Après son accession à l'immortalité, alors que les souffrances innombrables de la transformation avaient enfin cessé, il avait cru atteindre son but. L'apaisement de son corps martyrisé, après de si longues heures, l'avait plongé dans un état de bien-être qu'il n'espérait plus.

Il avait pris possession de son fief. Avoir sa propre forteresse et ses terres à administrer, devenir un des seigneurs de l'Espilia, après toutes ses années d'esclavage chez les Borgias, était sa première victoire.
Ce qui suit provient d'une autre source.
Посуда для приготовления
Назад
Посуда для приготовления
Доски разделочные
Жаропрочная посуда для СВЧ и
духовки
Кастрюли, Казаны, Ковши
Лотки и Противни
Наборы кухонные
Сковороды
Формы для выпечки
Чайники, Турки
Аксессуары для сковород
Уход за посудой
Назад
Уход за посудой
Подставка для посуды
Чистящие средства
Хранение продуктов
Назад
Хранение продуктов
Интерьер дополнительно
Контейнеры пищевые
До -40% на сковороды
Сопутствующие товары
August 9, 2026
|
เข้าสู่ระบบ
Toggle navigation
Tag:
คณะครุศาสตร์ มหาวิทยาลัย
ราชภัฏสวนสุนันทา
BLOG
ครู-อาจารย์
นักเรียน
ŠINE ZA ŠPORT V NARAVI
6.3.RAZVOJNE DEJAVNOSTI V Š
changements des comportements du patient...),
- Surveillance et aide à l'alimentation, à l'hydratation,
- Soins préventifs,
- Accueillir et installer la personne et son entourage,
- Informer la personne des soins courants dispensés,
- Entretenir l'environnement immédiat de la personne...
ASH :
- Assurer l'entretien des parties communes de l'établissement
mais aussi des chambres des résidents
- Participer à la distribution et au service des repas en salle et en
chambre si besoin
Mais cette euphorie n'avait duré qu'un bref instant, juste assez pour qu'il prenne conscience que ce bonheur ne pouvait en aucun cas être suffisant.

Il s'était rallié à l'armée levée par les Borgias dès qu'ils lui en avait donné l'ordre. Et il s'était plongé dans les sanglants affrontements qui effrayaient les autres clans, et terrifiaient les races inférieures. Revêtu de son armure noire obsidienne, la visière grimaçante de son casque lui couvrant le visage, il avait dirigé son armée, fidèle à son engagement, décimant les ennemis au mépris de la vie de ses hommes. Lorsqu'il était sûr de sa victoire, il chargeait lui-même, ivre de sang et de victoire, pour pouvoir brandir la tête décapitée du chef de l'armée adverse. Le visage argenté démoniaque gravé sur sa visière inspirait la terreur à ses ennemis. Le bonheur de ses victoires était, hélas, aussi éphémère que la montée d'adrénaline du combat.

Il s'était ensuite lancé dans des orgies de chair décadente. Raflant les esclaves les plus plaisants dans les villages avoisinants, il avait expérimenté tous les délices de la chair. Puis les associant aux tortures les plus sadiques, sa peau d'albâtre éclaboussé de sang, il achevait ses victimes au paroxysme de son plaisir.

Mais ces plaisirs de la guerre ou de la chair finirent par l'enfermer dans une routine monotone. Au bout de quelques siècles plus rien n'arrivait à le rendre heureux plus qu'un fugace instant. Il ne pensait plus qu'à la recherche d'un bonheur qui le fuyait.